A Florida jury a few years back tried to bankrupt the tobacco industry with a $145 billion punitive damage verdict, and now an appeals court has said nothing doing, and for several solid, virtually indisputable reasons.
The main one is that the class-action suit did not begin to show that all of the hundreds of thousands of people in the class were somehow duped into smoking by the tobacco industry. The jury decided such was the case with the three plaintiffs taken to be representative of the class, but the appeals court said it could not be assumed that all smokers in the class were similarly in the industry's clutches.
Another reason, of course, was the outlandish amount of the award, an amount that happens to be prohibited by law. A lawyer for the plaintiffs had told the jury in so many words that it should just ignore the law, and he also indulged in what the appeals court has called "race-based appeals."

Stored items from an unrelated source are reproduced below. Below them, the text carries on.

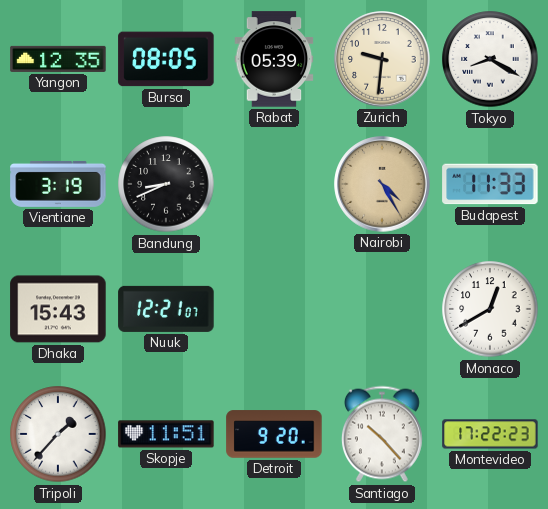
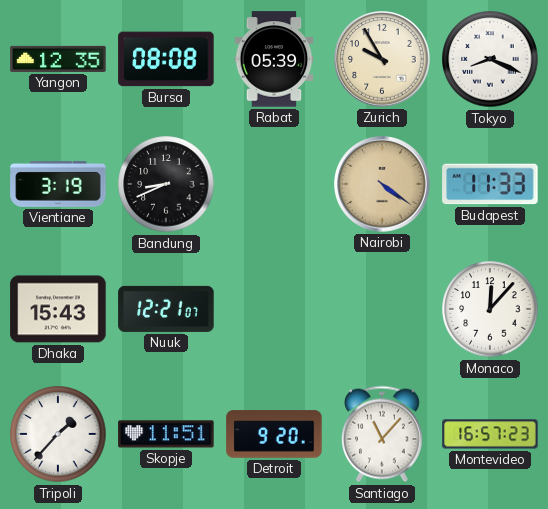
Bursa: 08:05 -> 08:08
Zurich: 9:31 -> 9:55
Tokyo: 8:20 -> 8:19
Nairobi: 4:25 -> 4:21
Monaco: 12:40 -> 12:07
Santiago: 10:23 -> 11:07
Montevideo: 17:22 -> 16:57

The appeals court did not say so, but, even without these justified objections, it's absurd to think the tobacco industry ever knew anything about the effects of smoking that was not publicly available information. Any smoker who has not been locked in a closet all his life knows cigarettes can cause grave harm - that, in fact, they can kill. To then turn around and blame someone else for easily anticipated consequences is to race as fast as legs can carry away from any notion of self-accountability.
There is something more than a little socially destructive in trying to relieve people of responsibility for what they have done to themselves, and there is something hugely destructive of our civil court system in the verdict handed down by the Florida jury. The appeals court decision lessens the damage, but every time a silly verdict occurs, respect for the system goes down a notch. Tort reform, anyone?